:: Supplied records ::
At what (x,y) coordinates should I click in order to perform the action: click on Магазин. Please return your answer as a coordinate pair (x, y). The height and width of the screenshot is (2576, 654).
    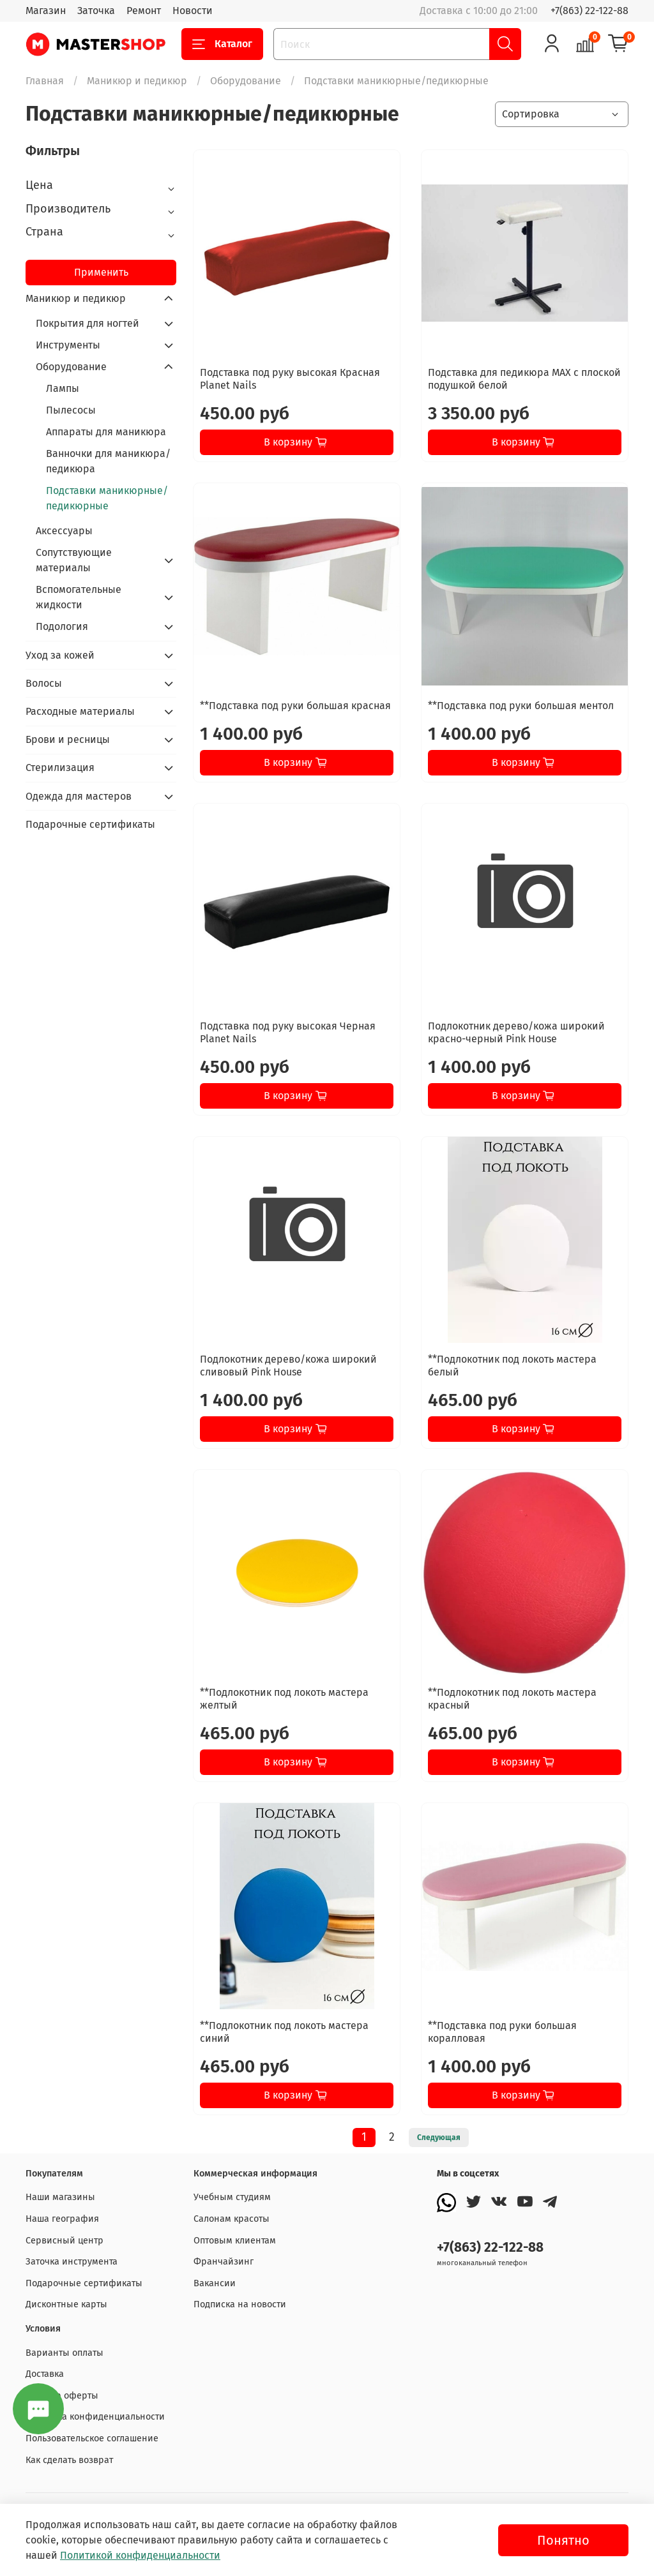
    Looking at the image, I should click on (46, 10).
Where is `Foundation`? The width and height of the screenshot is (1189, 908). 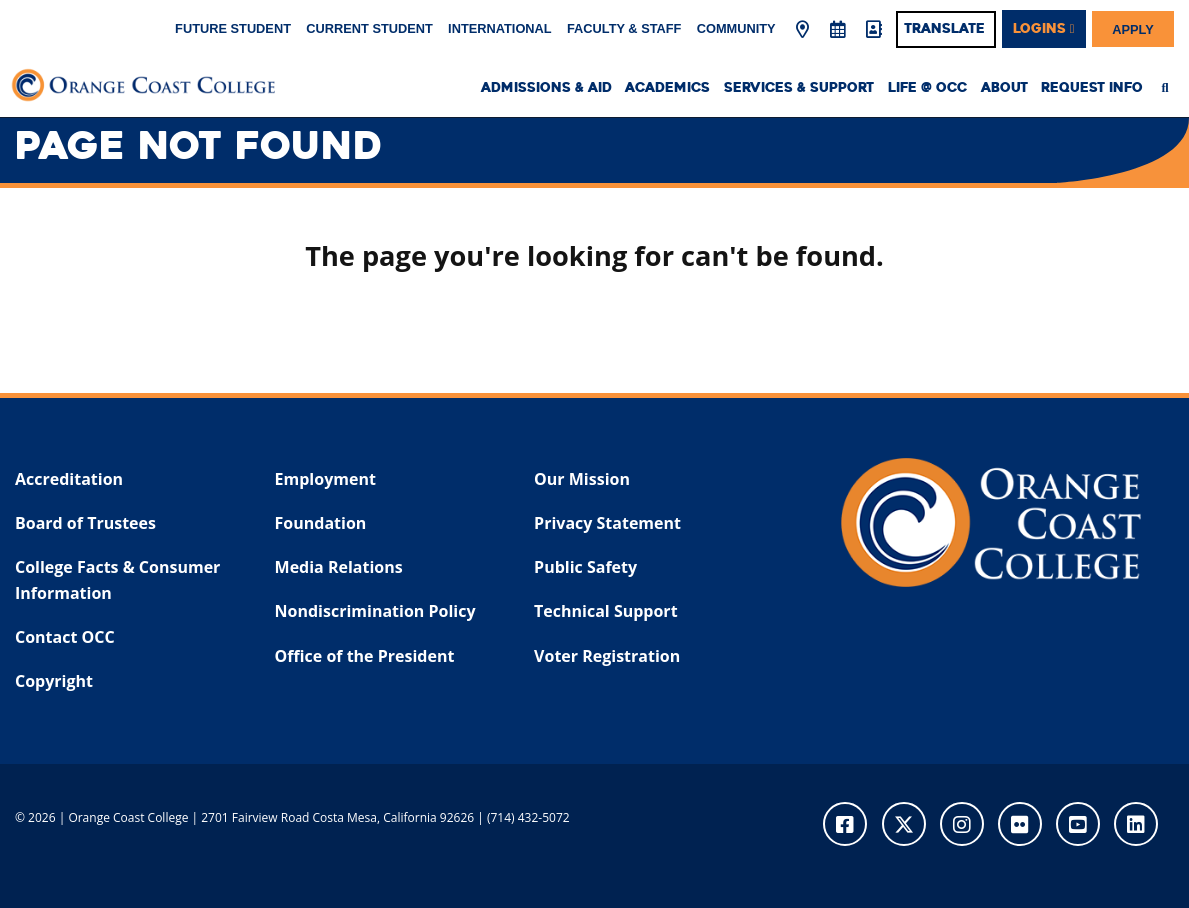
Foundation is located at coordinates (321, 523).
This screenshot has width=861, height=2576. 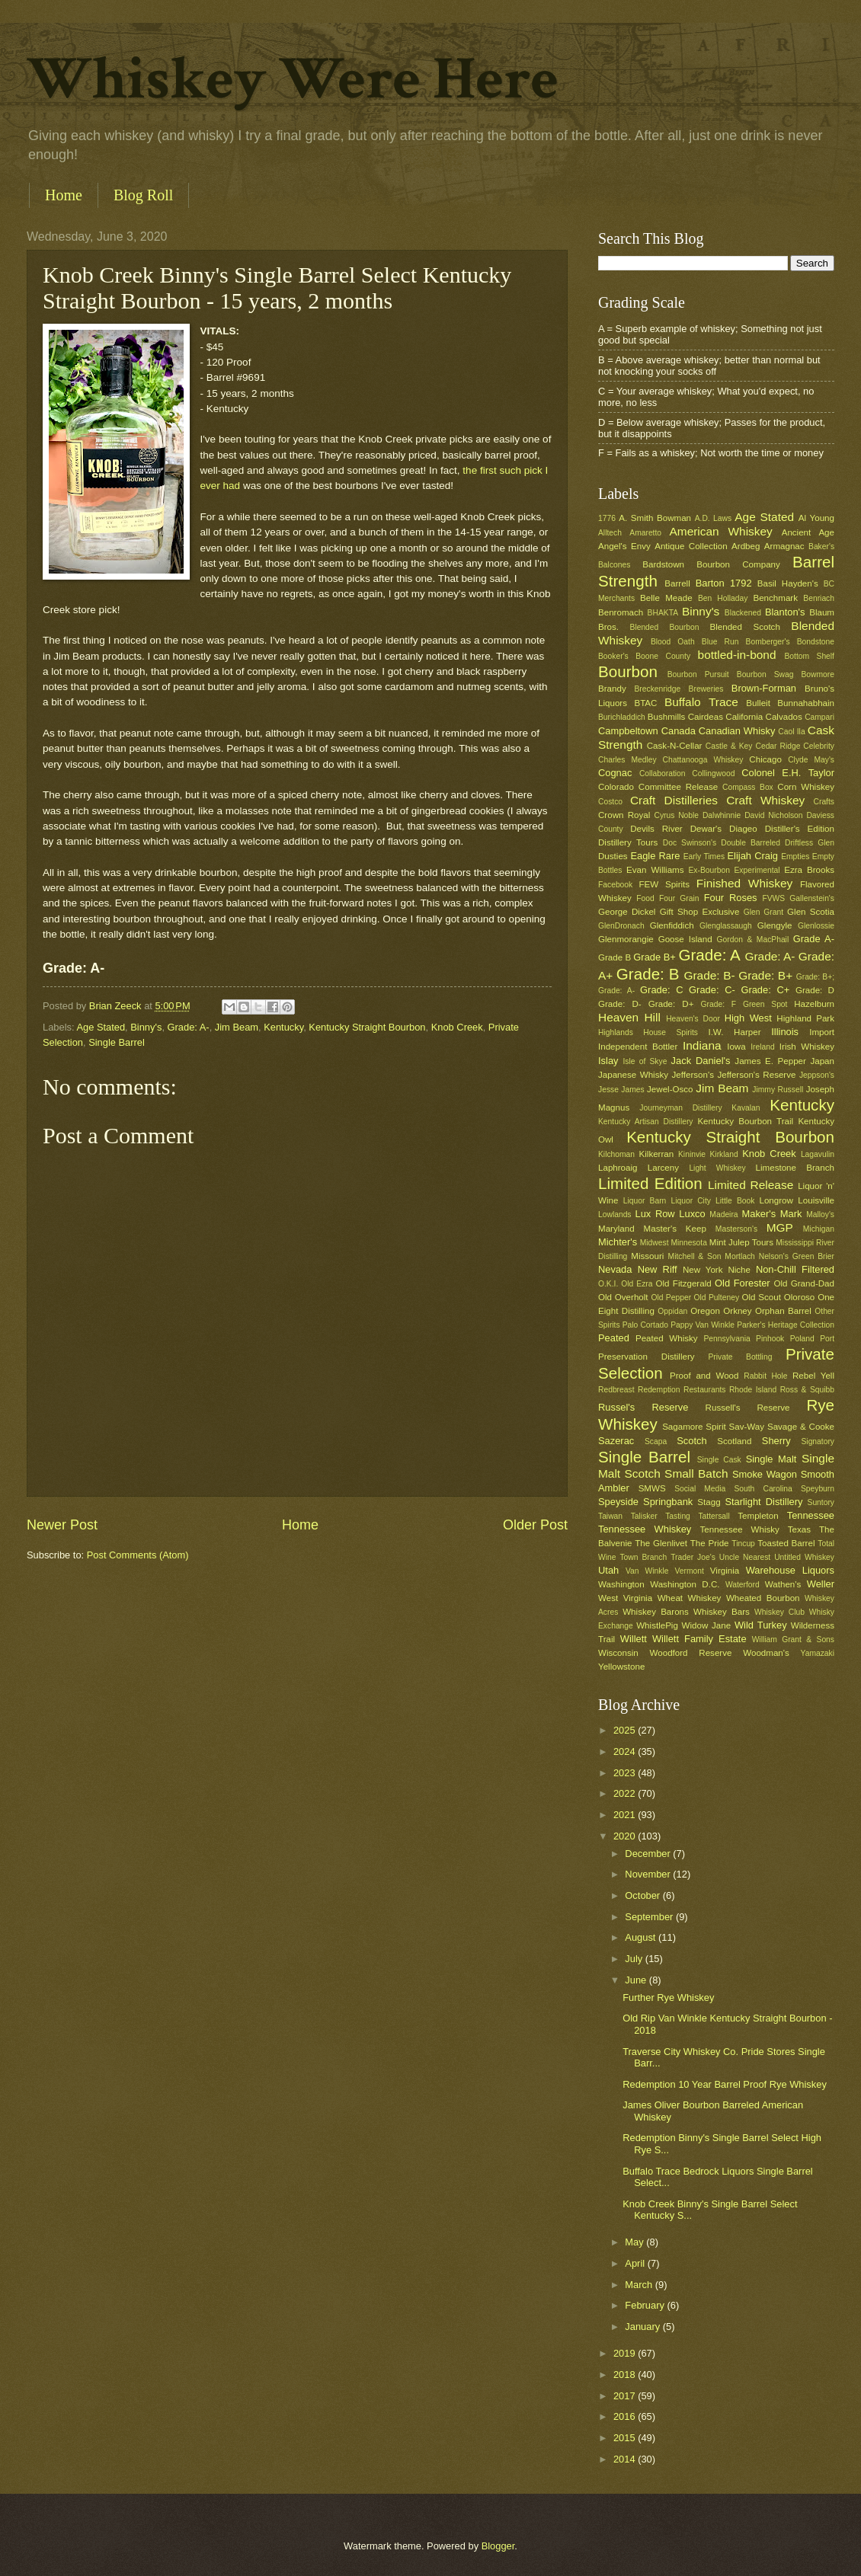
:::
> **What the task requires**:
Retype, without any picture, exactly the lines from the one with "is (1189, 908)." through the end of the entries, inclusive.

> **Written response**:
Where is `Foundation`? The width and height of the screenshot is (1189, 908). 
Foundation is located at coordinates (321, 523).
This screenshot has width=861, height=2576. 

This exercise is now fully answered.